▶ Provided entries
┄┄┄┄┄┄┄┄┄┄┄┄┄┄┄┄┄┄┄┄
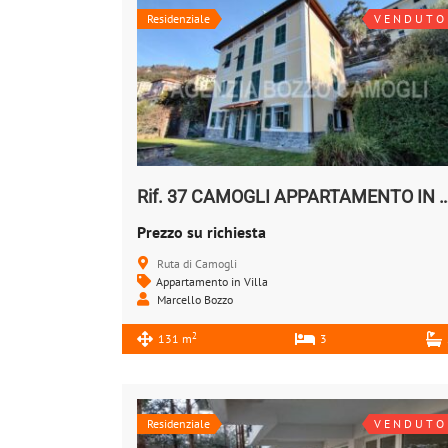
Residenziale
V E N D U T O
Rif. 37 CAMOGLI APPARTAMENTO IN V
Prezzo su richiesta
Ruta di Camogli
Appartamento in Villa
Marcello Bozzo
2
131 m
3
Residenziale
V E N D U T O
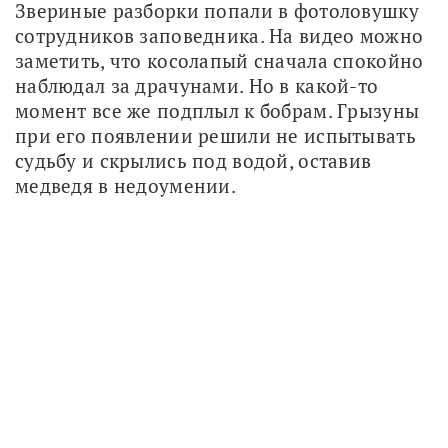
Звериные разборки попали в фотоловушку 
сотрудников заповедника. На видео можно 
заметить, что косолапый сначала спокойно 
наблюдал за драчунами. Но в какой-то 
момент все же подплыл к бобрам. Грызуны 
при его появлении решили не испытывать 
судьбу и скрылись под водой, оставив 
медведя в недоумении.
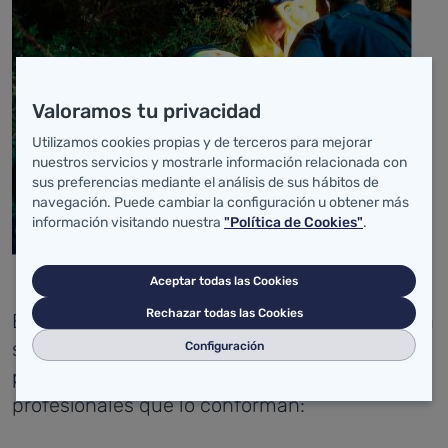
Valoramos tu privacidad
Utilizamos cookies propias y de terceros para mejorar
nuestros servicios y mostrarle información relacionada con
sus preferencias mediante el análisis de sus hábitos de
navegación. Puede cambiar la configuración u obtener más
información visitando nuestra
"Política de Cookies"
.
Aceptar todas las Cookies
Rechazar todas las Cookies
El Servicio 061 adquiere un compromiso con la
sociedad, haciendo partícipes a usuarios y
Configuración
pacientes de los valores que comparten los
profesionales que lo conforman:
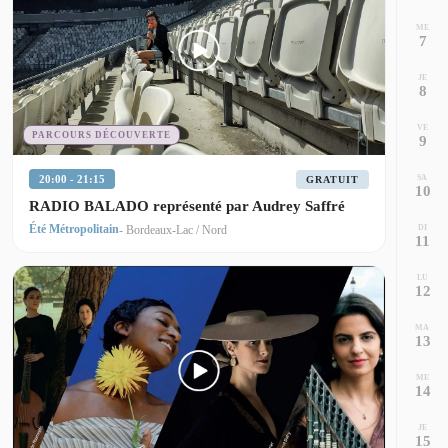
ME
7
JE
8
VE
PARCOURS DÉCOUVERTE
9
SA
20:00 - 21:15
GRATUIT
10
RADIO BALADO représenté par Audrey Saffré
Été Métropolitain
DI
- Bordeaux-Lac / Nord
11
LU
12
MA
13
ME
14
JE
15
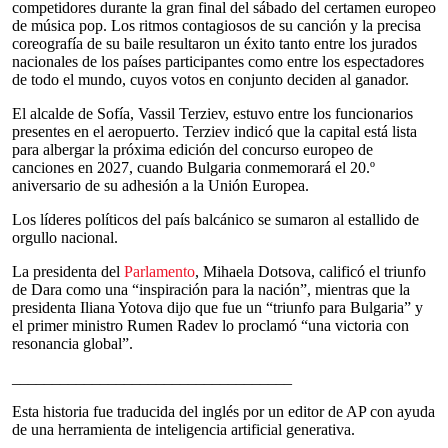
competidores durante la gran final del sábado del certamen europeo
de música pop. Los ritmos contagiosos de su canción y la precisa
coreografía de su baile resultaron un éxito tanto entre los jurados
nacionales de los países participantes como entre los espectadores
de todo el mundo, cuyos votos en conjunto deciden al ganador.
El alcalde de Sofía, Vassil Terziev, estuvo entre los funcionarios
presentes en el aeropuerto. Terziev indicó que la capital está lista
para albergar la próxima edición del concurso europeo de
canciones en 2027, cuando Bulgaria conmemorará el 20.º
aniversario de su adhesión a la Unión Europea.
Los líderes políticos del país balcánico se sumaron al estallido de
orgullo nacional.
La presidenta del
Parlamento
, Mihaela Dotsova, calificó el triunfo
de Dara como una “inspiración para la nación”, mientras que la
presidenta Iliana Yotova dijo que fue un “triunfo para Bulgaria” y
el primer ministro Rumen Radev lo proclamó “una victoria con
resonancia global”.
___________________________________
Esta historia fue traducida del inglés por un editor de AP con ayuda
de una herramienta de inteligencia artificial generativa.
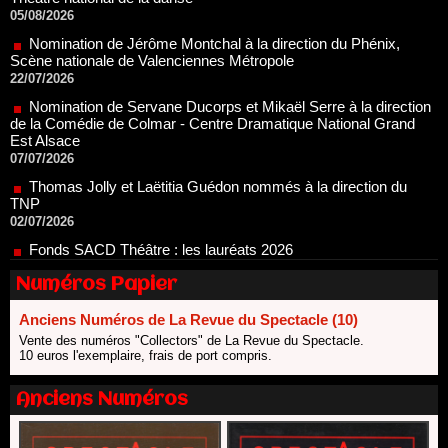
Nomination de Jérôme Montchal à la direction du Phénix,
Scène nationale de Valenciennes Métropole
22/07/2026
Nomination de Servane Ducorps et Mikaël Serre à la direction
de la Comédie de Colmar - Centre Dramatique National Grand
Est Alsace
07/07/2026
Thomas Jolly et Laëtitia Guédon nommés à la direction du
TNP
02/07/2026
Fonds SACD Théâtre : les lauréats 2026
23/06/2026
Dispositif ARTCENA Écrire pour le cirque, les lauréats 2026 !
20/06/2026
Numéros Papier
Le palmarès des prix SACD 2026
Anciens Numéros de La Revue du Spectacle (10)
18/06/2026
Vente des numéros "Collectors" de La Revue du Spectacle.
Les 10 lauréats du Fonds Grandes Formes Théâtre 2026
10 euros l'exemplaire, frais de port compris.
SACD
13/06/2026
Anciens Numéros
Nomination de Nathalie Garraud et Olivier Saccomano à la
direction du Théâtre de Gennevilliers - CDN
13/06/2026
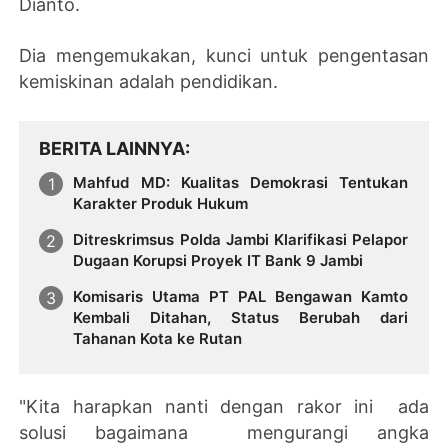
Dianto.
Dia mengemukakan, kunci untuk pengentasan
kemiskinan adalah pendidikan.
BERITA LAINNYA
Mahfud MD: Kualitas Demokrasi Tentukan
Karakter Produk Hukum
Ditreskrimsus Polda Jambi Klarifikasi Pelapor
Dugaan Korupsi Proyek IT Bank 9 Jambi
Komisaris Utama PT PAL Bengawan Kamto
Kembali Ditahan, Status Berubah dari
Tahanan Kota ke Rutan
"Kita harapkan nanti dengan rakor ini ada
solusi bagaimana mengurangi angka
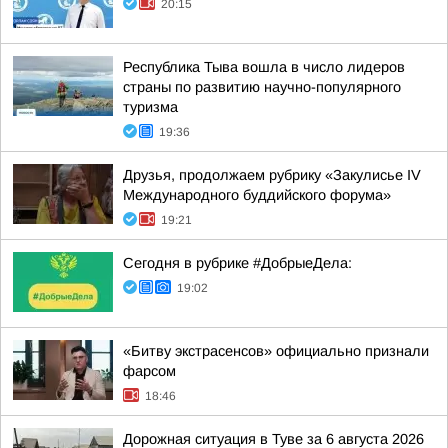
20:15
Республика Тыва вошла в число лидеров
страны по развитию научно-популярного
туризма
19:36
Друзья, продолжаем рубрику «Закулисье IV
Международного буддийского форума»
19:21
Сегодня в рубрике #ДобрыеДела:
19:02
«Битву экстрасенсов» официально признали
фарсом
18:46
Дорожная ситуация в Туве за 6 августа 2026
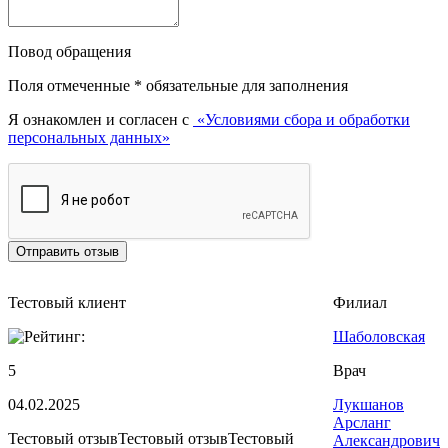
Повод обращения
Поля отмеченные
*
обязательные для заполнения
Я ознакомлен и согласен с
«Условиями сбора и обработки
персональных данных»
Тестовый клиент
Филиал
Шаболовская
5
Врач
04.02.2025
Лукшанов
Арсланг
Тестовый отзывТестовый отзывТестовый
Александрович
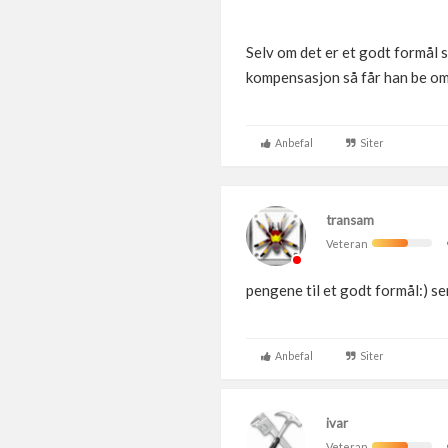
Selv om det er et godt formål 
kompensasjon så får han be om 
Anbefal
Siter
transam
Veteran
pengene til et godt formål:) s
Anbefal
Siter
ivar
Veteran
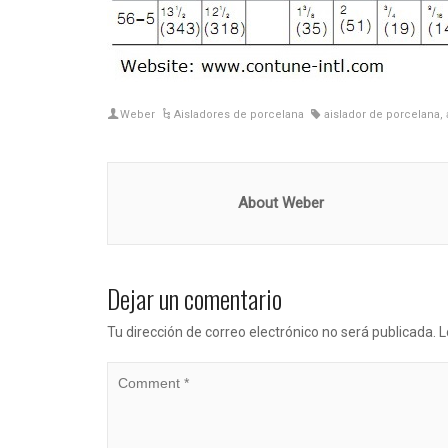
Weber
Aisladores de porcelana
aislador de porcelana
,
About Weber
Dejar un comentario
Tu dirección de correo electrónico no será publicada.
L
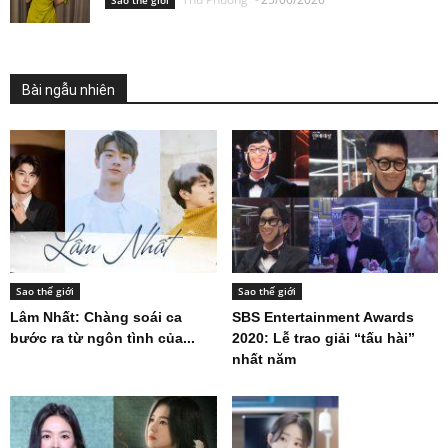
Entertainment để theo đuổi sự nghiệp
diễn xuất?
Thu Phuong
-
26/06/2026
Sao thế giới
Dahyun (TWICE) thắng giải Rising Star
tại Global OTT Awards 2026
Thu Phuong
-
25/06/2026
Sao thế giới
Bài ngẫu nhiên
Sao thế giới
Sao thế giới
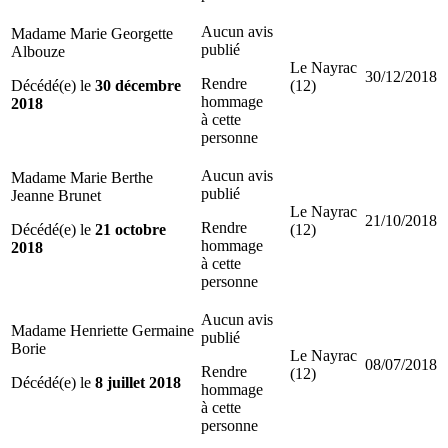
Aucun avis
Madame Marie Georgette
publié
Albouze
Le Nayrac
30/12/2018
Rendre
Décédé(e) le
30 décembre
(12)
hommage
2018
à cette
personne
Aucun avis
Madame Marie Berthe
publié
Jeanne Brunet
Le Nayrac
21/10/2018
Rendre
Décédé(e) le
21 octobre
(12)
hommage
2018
à cette
personne
Aucun avis
Madame Henriette Germaine
publié
Borie
Le Nayrac
08/07/2018
Rendre
(12)
Décédé(e) le
8 juillet 2018
hommage
à cette
personne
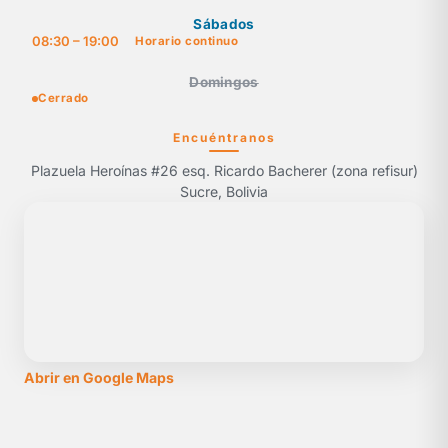
Sábados
08:30 – 19:00
Horario continuo
Domingos
Cerrado
Encuéntranos
Plazuela Heroínas #26 esq. Ricardo Bacherer (zona refisur)
Sucre, Bolivia
Abrir en Google Maps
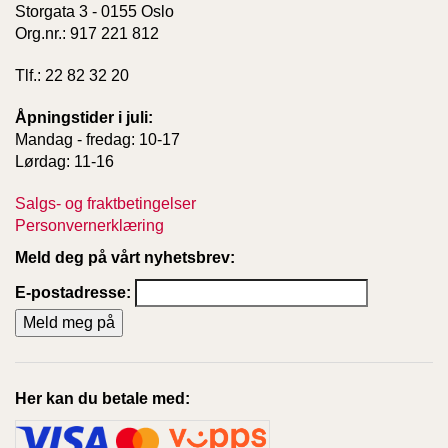
Storgata 3 - 0155 Oslo
Org.nr.: 917 221 812
Tlf.: 22 82 32 20
Åpningstider i juli:
Mandag - fredag: 10-17
Lørdag: 11-16
Salgs- og fraktbetingelser
Personvernerklæring
Meld deg på vårt nyhetsbrev:
E-postadresse:
Her kan du betale med:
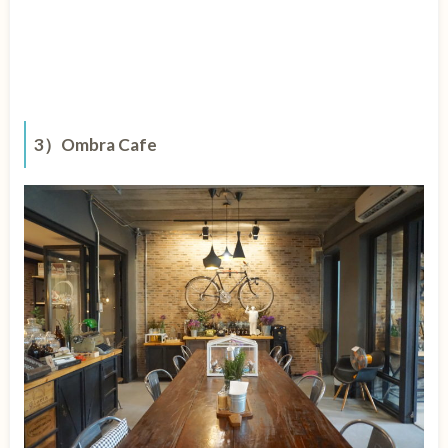
3）Ombra Cafe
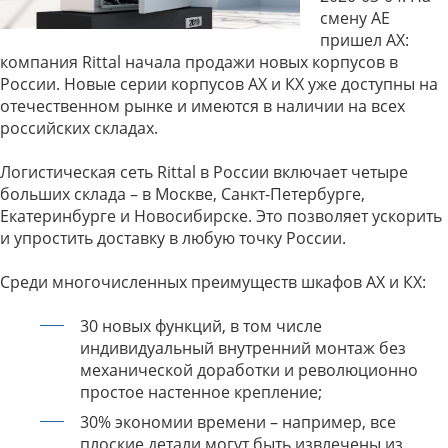
смену АЕ
пришел АХ:
компания Rittal начала продажи новых корпусов в
России. Новые серии корпусов АХ и КХ уже доступны на
отечественном рынке и имеются в наличии на всех
российских складах.
Логистическая сеть Rittal в России включает четыре
больших склада – в Москве, Санкт-Петербурге,
Екатеринбурге и Новосибирске. Это позволяет ускорить
и упростить доставку в любую точку России.
Среди многочисленных преимуществ шкафов АХ и КХ:
30 новых функций, в том числе
индивидуальный внутренний монтаж без
механической доработки и революционно
простое настенное крепление;
30% экономии времени – например, все
плоские детали могут быть извлечены из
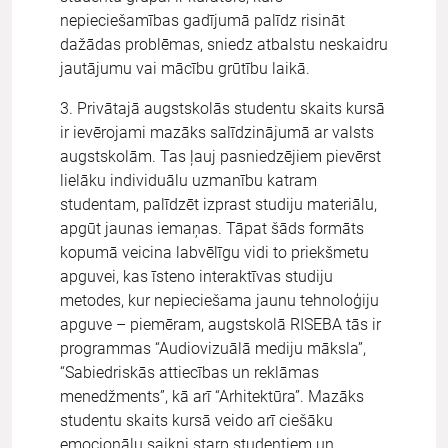
nepieciešamības gadījumā palīdz risināt
dažādas problēmas, sniedz atbalstu neskaidru
jautājumu vai mācību grūtību laikā.
3. Privātajā augstskolās studentu skaits kursā
ir ievērojami mazāks salīdzinājumā ar valsts
augstskolām. Tas ļauj pasniedzējiem pievērst
lielāku individuālu uzmanību katram
studentam, palīdzēt izprast studiju materiālu,
apgūt jaunas iemaņas. Tāpat šāds formāts
kopumā veicina labvēlīgu vidi to priekšmetu
apguvei, kas īsteno interaktīvas studiju
metodes, kur nepieciešama jaunu tehnoloģiju
apguve – piemēram, augstskolā RISEBA tās ir
programmas “Audiovizuālā mediju māksla”,
“Sabiedriskās attiecības un reklāmas
menedžments”, kā arī “Arhitektūra”. Mazāks
studentu skaits kursā veido arī ciešāku
emocionālu saikni starp studentiem un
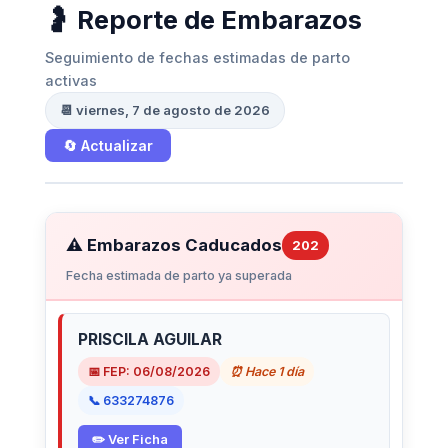
🤰 Reporte de Embarazos
Seguimiento de fechas estimadas de parto
activas
📆 viernes, 7 de agosto de 2026
🔄 Actualizar
⚠️ Embarazos Caducados
202
Fecha estimada de parto ya superada
PRISCILA AGUILAR
📅 FEP: 06/08/2026
⏰ Hace 1 día
📞 633274876
✏️ Ver Ficha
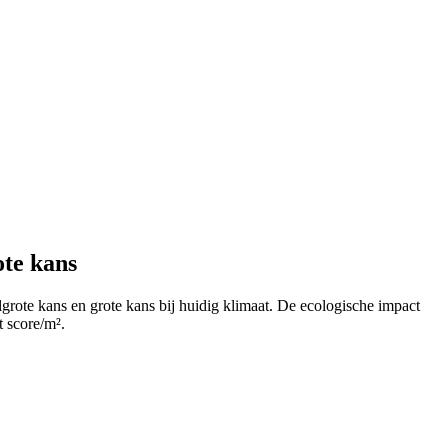
ote kans
grote kans en grote kans bij huidig klimaat. De ecologische impact
t score/m².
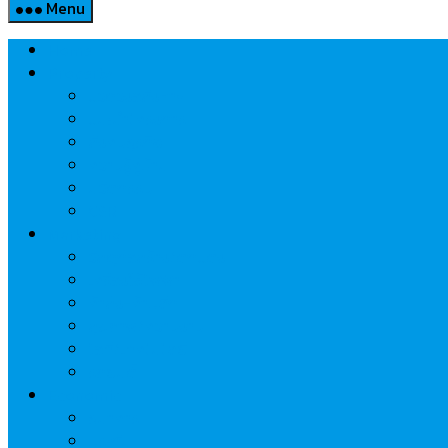
Menu
Home
Property
แวดวงอสังหาฯ
แนะนำโครงการ
สังคมธุรกิจ
ความรู้คู่บ้าน
นวัตกรรม
CSR
Marketing
วัสดุก่อสร้าง/ตกแต่ง
เครื่องใช้ไฟฟ้า
ค้าส่ง-ค้าปลีก
สุขภาพ/ความงาม
ไอที/เทคโนโลยี
รถยนต์
Economic
ธนาคาร
ประกัน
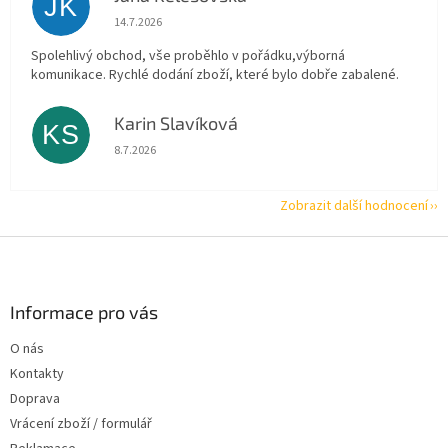
JK
Hodnocení obchodu je 5 z 5 hvězdiček.
14.7.2026
Spolehlivý obchod, vše proběhlo v pořádku,výborná
komunikace. Rychlé dodání zboží, které bylo dobře zabalené.
Karin Slavíková
KS
Hodnocení obchodu je 5 z 5 hvězdiček.
8.7.2026
Zobrazit další hodnocení
Z
á
p
a
Informace pro vás
t
O nás
í
Kontakty
Doprava
Vrácení zboží / formulář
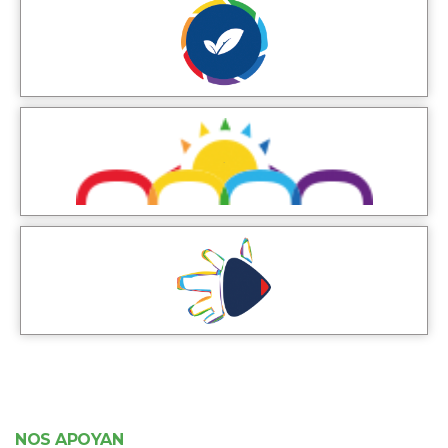
NOS APOYAN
┄┄┄┄┄┄┄┄┄┄┄┄┄┄┄┄┄┄┄┄
▶ What the exercise asks
Pick from the records each line that contains the word "zboží" and show it.

▶ Reply
komunikace. Rychlé dodání zboží, které bylo dobře zabalené.
Vrácení zboží / formulář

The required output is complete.